A1 Capital Genel Müdür Yardımcısı Mehmet Baki Atılal da Trump’ın seçimi kazanmasının doları güçlendirdiğini, ABD varlıklarının yatırımcılar açısından daha cazip hale geldiğini bildirdi.
Dolar endeksinin, seçim sonuçlarının açıklanmasının akabinde yükselişe geçtiğini anımsatan Atılal, şunları kaydetti:
“Altın ETF’leri geçen ay fırladı. Faiz oranları ve dolar yükselişte olsa bile, altının ekimdeki performansı tarihiydi. Altın, o süreçte yalnızca bir ayda yüzde 4,15 artışla şimdiye kadar ki en yüksek çeyreklik ve aylık nominal düzeyde kapandı. Altın hedge fonlarının yükseliş bahislerini geri çekmesi ve borsa yatırım fonu akışlarının ABD pay senetlerine yönelik yaygın bir rotasyonun ortasında daha az destekleyici hale gelmesiyle geçen haftaki seçimden bu yana ise yüzde 5’ten fazla düştü.”
Altının geçmiş aylarda jeopolitik belirsizlik, açık harcama ve enflasyonun tesiriyle yükseldiğine işaret eden Atılal, şu değerlendirmede bulundu:
“ABD kamu borcu bu periyot 35 trilyon dolar düzeyinde ve önümüzdeki 12 ayda 10 trilyon doları tekrar finanse edilecek. Bu ölçü yalnızca 4 yılda 2 katına çıktı. Açık 2 trilyon dolara, borcun faizi şu anda 1 trilyon dolara ulaşırken 10 yıllık getiriler yüzde 4,5’in üzerine çıkmış durumda.
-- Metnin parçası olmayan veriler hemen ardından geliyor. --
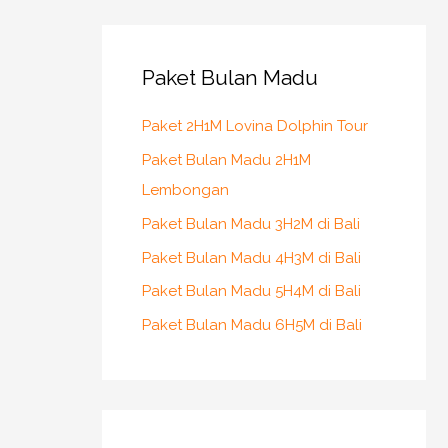
r
c
h
Paket Bulan Madu
f
Paket 2H1M Lovina Dolphin Tour
o
r
Paket Bulan Madu 2H1M
:
Lembongan
Paket Bulan Madu 3H2M di Bali
Paket Bulan Madu 4H3M di Bali
Paket Bulan Madu 5H4M di Bali
Paket Bulan Madu 6H5M di Bali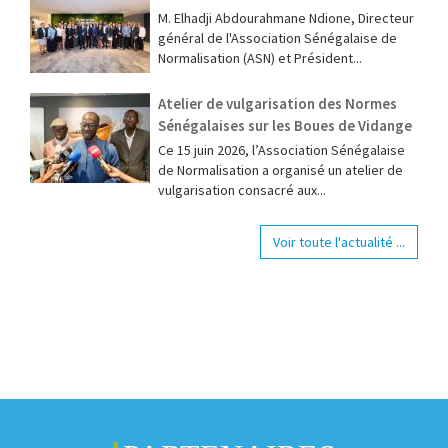
M. Elhadji Abdourahmane Ndione, Directeur
général de l'Association Sénégalaise de
Normalisation (ASN) et Président...
Atelier de vulgarisation des Normes
Sénégalaises sur les Boues de Vidange
Ce 15 juin 2026, l’Association Sénégalaise
de Normalisation a organisé un atelier de
vulgarisation consacré aux...
Voir toute l'actualité ...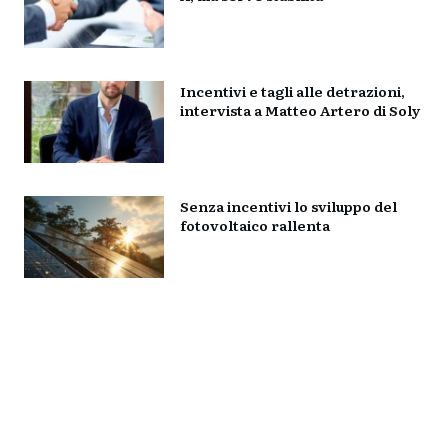
Incentivi e tagli alle detrazioni,
intervista a Matteo Artero di Soly
Senza incentivi lo sviluppo del
fotovoltaico rallenta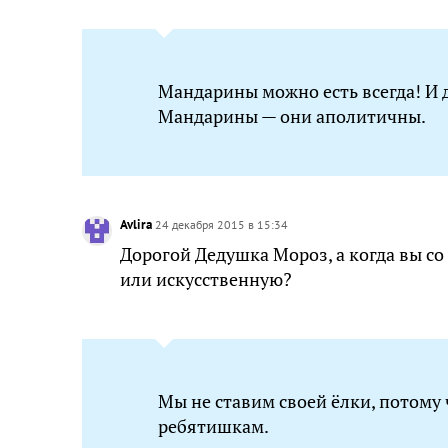
Мандарины можно есть всегда! И д
Мандарины — они аполитичны.
Avlira
24 декабря 2015 в 15:34
Дорогой Дедушка Мороз, а когда вы со
или искусственную?
Мы не ставим своей ёлки, потому 
ребятишкам.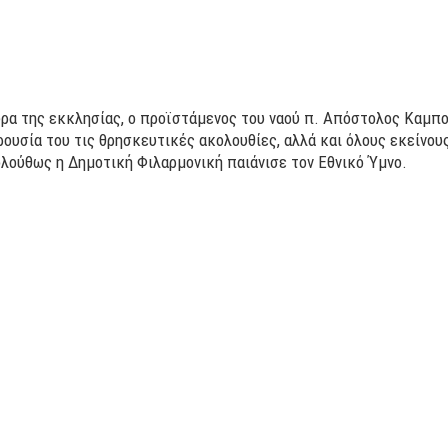
υρα της εκκλησίας, ο προϊστάμενος του ναού π. Απόστολος Καμπ
υσία του τις θρησκευτικές ακολουθίες, αλλά και όλους εκείνους
λούθως η Δημοτική Φιλαρμονική παιάνισε τον Εθνικό Ύμνο.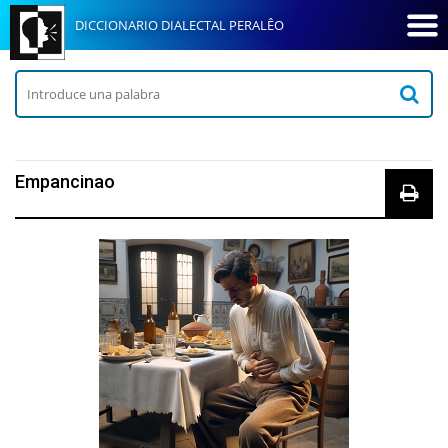
DICCIONARIO DIALECTAL PERALÊO
Empancinao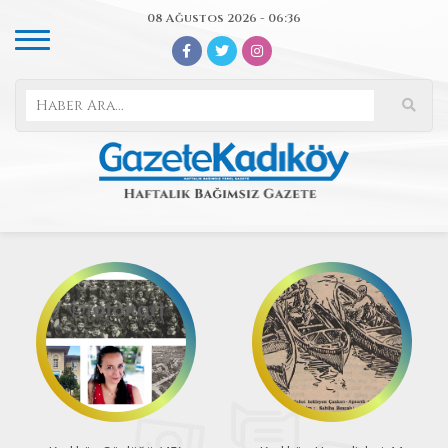
08 Ağustos 2026 - 06:36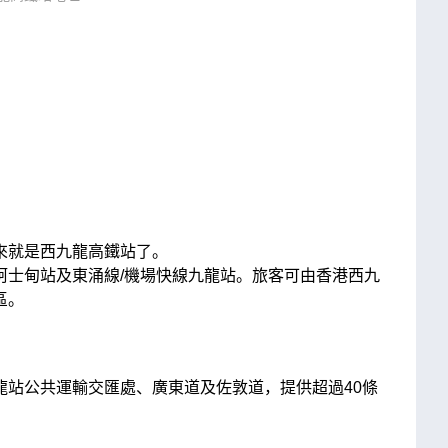
來就是西九龍高鐵站了。
柯士甸站及東涌線/機場快線九龍站。旅客可由香港西九
區。
龍站公共運輸交匯處、廣東道及佐敦道，提供超過40條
Borç ödemeleri çok daha ağır, borcun değerli bir kısmının önümüzdeki aylarda tekrar finanse edilmesi gerekiyor.”
Atılal, ABD kurumlarında esaslı değişiklik vadeden Trump’ın yaklaşımının finansal piyasalarda tasaya neden olabileceğini lisana getirdi.
Bu durumun altına olumlu yansıyabileceğini vurgulayan Atılal, kelamlarını şöyle tamamladı:
“Perşembe günü ABD Merkez Bankası (Fed) Başkanı Jerome Powell’ın yaptığı açıklamada, istikrarlı ekonomik büyümenin, güçlü iş piyasasının ve devam eden enflasyonun faiz oranlarını süratli düşürmede dikkatli olmayı gerektirdiğini söylemesi de yeni yıla girerken altındaki yükselişi sınırlayabilir. Mevcut durum bize ABD seçim riskiyle oluşan belirsizlik köpüğünün ortadan kalktığını ve satılanın alınması için fırsat oluşturduğunu gösteriyor.”